The government of Iran has announced formal sanctions on the Boston police commissioner, Michael Cox, naming him as among “American individuals involving in flagrant violation of human rights by suppressing pro-Palestine student protest movement.”
The announcement came in an awkwardly phrased English-language press release from the Iranian foreign ministry. The announcement also listed the chief of police in Washington, D.C., Pamela Smith; the chief of police in New Haven, Connecticut, Karl Jacobson; and the commissioner of the Georgia department of public safety, William W. Hitchens III.

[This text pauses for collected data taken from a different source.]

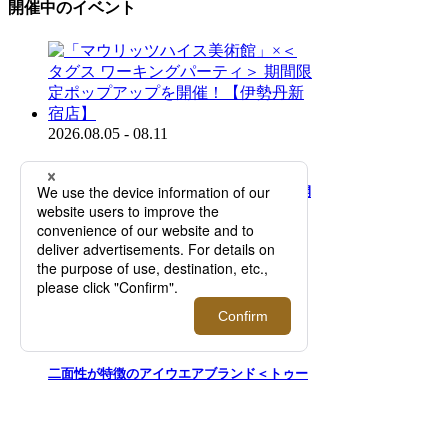
開催中のイベント
2026.08.05 - 08.11
「マウリッツハイス美術館」×＜タグス ワー
キングパーティ＞ 期間限定ポップアップを開
催！【伊勢丹新宿店】
2026.07.29 - 08.11
二面性が特徴のアイウエアブランド＜トゥー
フェイス＞｜知的で洗練された目元を演出す
る新作を先行販売！【伊勢丹新宿店】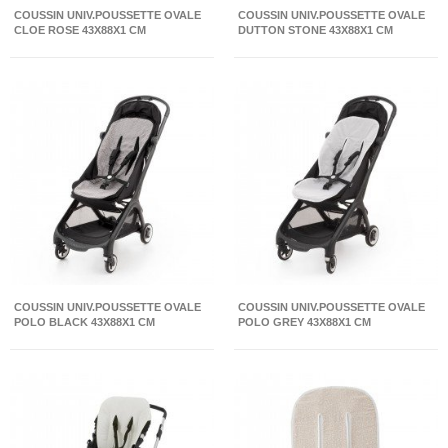
COUSSIN UNIV.POUSSETTE OVALE
COUSSIN UNIV.POUSSETTE OVALE
CLOE ROSE 43X88X1 CM
DUTTON STONE 43X88X1 CM
COUSSIN UNIV.POUSSETTE OVALE
COUSSIN UNIV.POUSSETTE OVALE
POLO BLACK 43X88X1 CM
POLO GREY 43X88X1 CM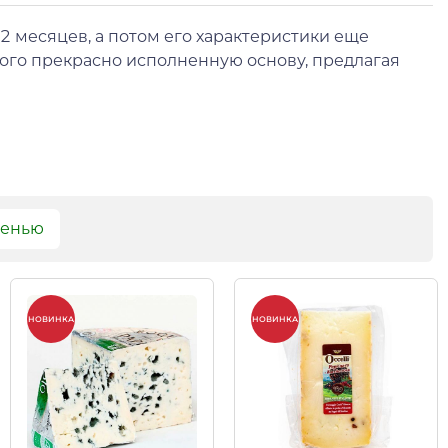
 месяцев, а потом его характеристики еще
того прекрасно исполненную основу, предлагая
сенью
НОВИНКА
НОВИНКА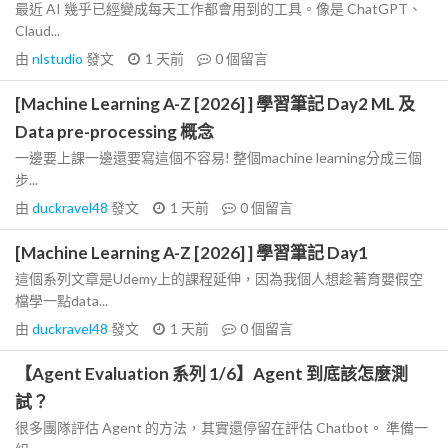
最近 AI 幾乎已經變成每天工作都會用到的工具。像是 ChatGPT、
Claud...
由
nlstudio
發文
1 天前
0
個留言
[Machine Learning A-Z [2026] ] 學習筆記 Day2 ML 及
Data pre-processing 概念
一邊要上課一邊還要寫這個不容易! 整個machine learning分成三個
步...
由
duckravel48
發文
1 天前
0
個留言
[Machine Learning A-Z [2026] ] 學習筆記 Day1
這個系列文章是Udemy上的課程延伸，因為我個人想趁著育嬰假空
檔學一點data...
由
duckravel48
發文
1 天前
0
個留言
【Agent Evaluation 系列 1/6】Agent 到底該怎麼測
試？
很多團隊評估 Agent 的方法，其實還停留在評估 Chatbot。 準備一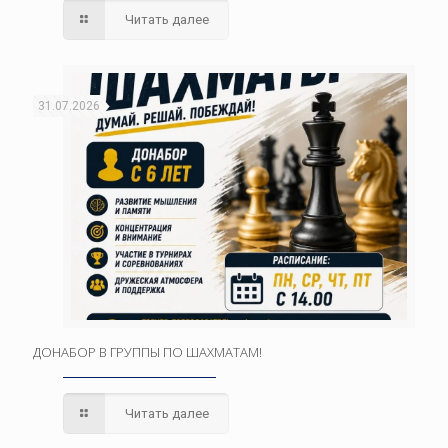
Читать далее
31.07.2026
ДОНАБОР В ГРУППЫ ПО ШАХМАТАМ!
Читать далее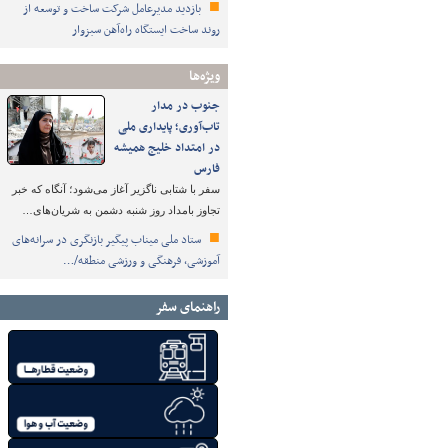
بازدید مدیرعامل شرکت ساخت و توسعه از
روند ساخت ایستگاه راه‌آهن سبزوار
ویژه‌ها
جنوب در مدار
تاب‌آوری؛ پایداری ملی
در امتداد خلیج همیشه
فارس
سفر با شتابی ناگزیر آغاز می‌شود؛ آنگاه که خبر
تجاوز بامداد روز شنبه دشمن به شریان‌های…
ستاد ملی میناب پیگیر بازنگری در سرانه‌های
آموزشی، فرهنگی و ورزشی منطقه/…
راهنمای سفر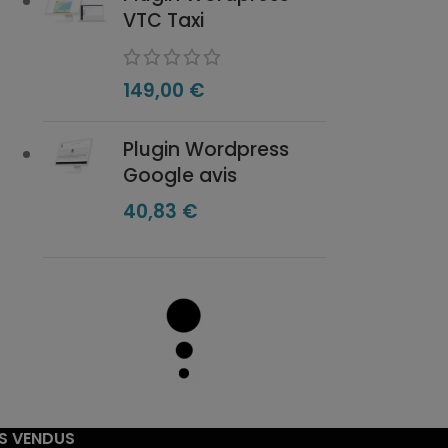
VTC Taxi
149,00
€
Plugin Wordpress
Google avis
40,83
€
US VENDUS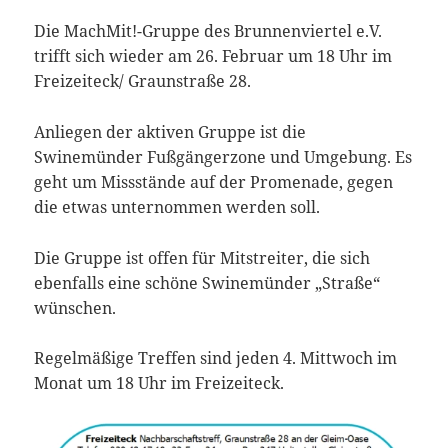
Die MachMit!-Gruppe des Brunnenviertel e.V.
trifft sich wieder am 26. Februar um 18 Uhr im
Freizeiteck/ Graunstraße 28.
Anliegen der aktiven Gruppe ist die
Swinemünder Fußgängerzone und Umgebung. Es
geht um Missstände auf der Promenade, gegen
die etwas unternommen werden soll.
Die Gruppe ist offen für Mitstreiter, die sich
ebenfalls eine schöne Swinemünder „Straße“
wünschen.
Regelmäßige Treffen sind jeden 4. Mittwoch im
Monat um 18 Uhr im Freizeiteck.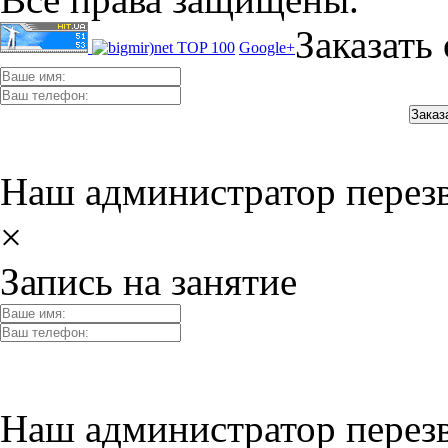
Заказать
Google+
Наш администратор перез
×
Запись на занятие
Наш администратор перез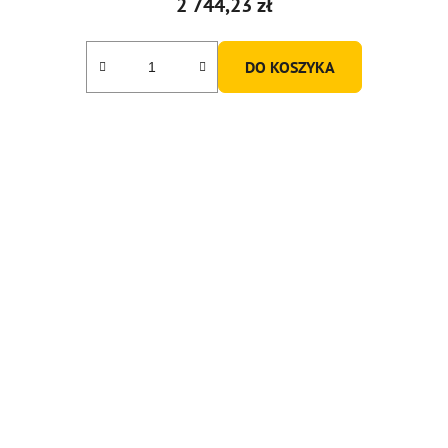
2 744,23 zł
DO KOSZYKA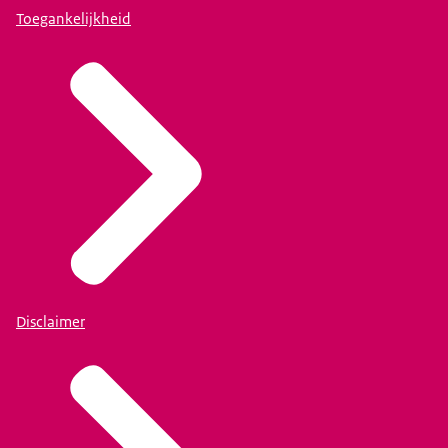
Toegankelijkheid
Disclaimer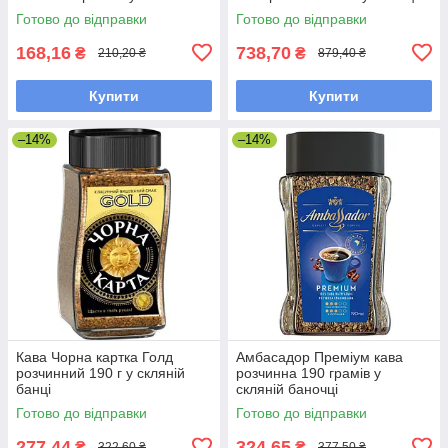
Готово до відправки
Готово до відправки
168,16
738,70
₴
₴
210,20 ₴
879,40 ₴
Купити
Купити
–14%
–14%
Кава Чорна картка Голд
Амбасадор Преміум кава
розчинний 190 г у скляній
розчинна 190 грамів у
банці
скляній баночці
Готово до відправки
Готово до відправки
277,44
324,65
₴
₴
322,60 ₴
377,50 ₴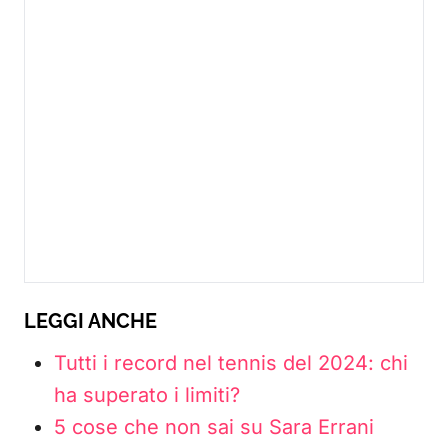
LEGGI ANCHE
Tutti i record nel tennis del 2024: chi
ha superato i limiti?
5 cose che non sai su Sara Errani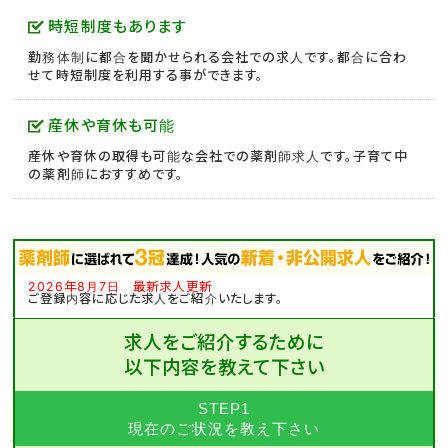
時短制度もあります
勤務体制に都合を聞かせられる会社での求人です。都合に合わ
せて時短制度を利用する事ができます。
産休や育休も可能
産休や育休の取得も可能な会社での薬剤師求人です。子育て中
の薬剤師におすすめです。
2026年8月7日 最新求人更新
ご登録内容に応じた求人をご紹介いたします。
求人をご紹介するために
以下内容を教えて下さい
STEP1
現在のご状況を教え下さい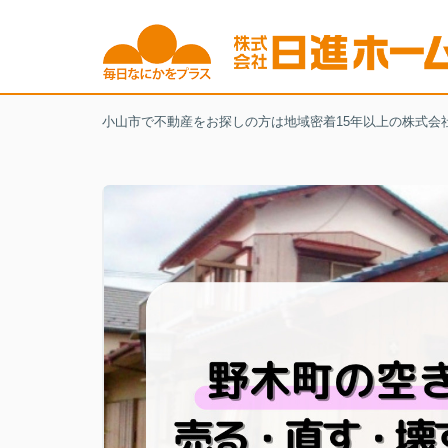
小山市で不動産をお探しの方は地域密着15年以上の株式会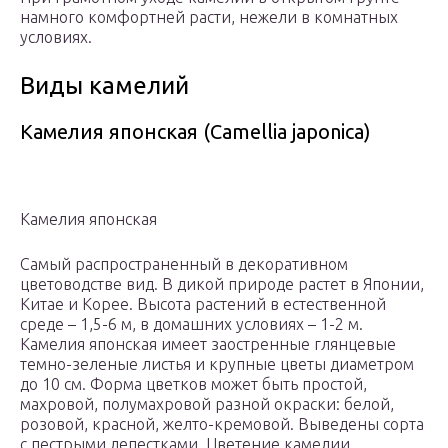
намного комфортней расти, нежели в комнатных
условиях.
Виды камелий
Камелия японская (Camellia japonica)
Камелия японская
Самый распространенный в декоративном
цветоводстве вид. В дикой природе растет в Японии,
Китае и Корее. Высота растений в естественной
среде – 1,5-6 м, в домашних условиях – 1-2 м.
Камелия японская имеет заостренные глянцевые
темно-зеленые листья и крупные цветы диаметром
до 10 см. Форма цветков может быть простой,
махровой, полумахровой разной окраски: белой,
розовой, красной, желто-кремовой. Выведены сорта
с пестрыми лепестками. Цветение камелии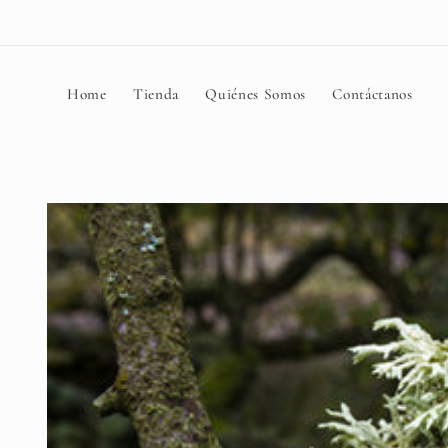
Ir
directamente
al contenido
Home
Tienda
Quiénes Somos
Contáctanos
Ir
directamente
a la
información
del producto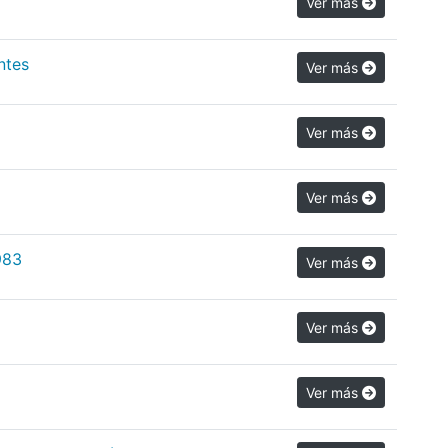
Ver más
ntes
Ver más
Ver más
Ver más
983
Ver más
Ver más
Ver más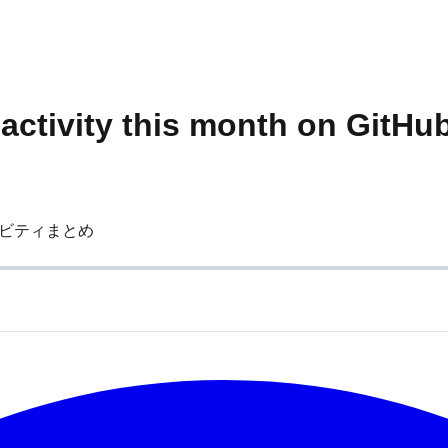
activity this month on GitHu
ィビティまとめ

All the police forces named were involved in clearing anti-Israel protests or encampments. The Boston police arrested more than 100 people in April while clearing an anti-Israel encampment near Emerson College, according to press reports at the time. Georgia state troopers cleared a protest in April at Emory College. New Haven police cleared an anti-Israel encampment at Yale University in April. And in May 2024, District of Columbia police made 33 arrests while clearing an anti-Israel encampment at George Washington University in Washington, D.C.
The sanctions, which prevent the police officials from visiting Iran or accessing its banking system, are unlikely to have much practical effect on the public officials. But the public signal of support from Iran for the anti-Israel protesters on American college campuses—and against the police—is likely to fuel concerns about official Iranian encouragement and “financial support” for the American protesters, as voiced in a Tuesday statement by the U.S. government’s director of National Intelligence, Avril Haines.
There’s been overlap between anti-police protests and anti-Israel protests; in Cambridge, Massachusetts, for example, some of the anti-Israel protest groups have also complained about the 2023 police shooting of Sayed Faisel, and one group, the Boston Party for Socialism and Liberation, a communist group, has been heavily involved with both issues. The anti-Israel groups have falsely claimed that American police learn violent tactics during counterterrorism educational missions to Israel.
The Boston Police did not reply to a query about whether Commissioner Cox had a reaction to the sanctions announcement. I haven’t noticed any coverage of this in Boston or Connecticut or even Georgia local news outlets yet, which is fine because it offers an opportunity for The Editors to seize in bringing you trustworthy information that you won’t find elsewhere.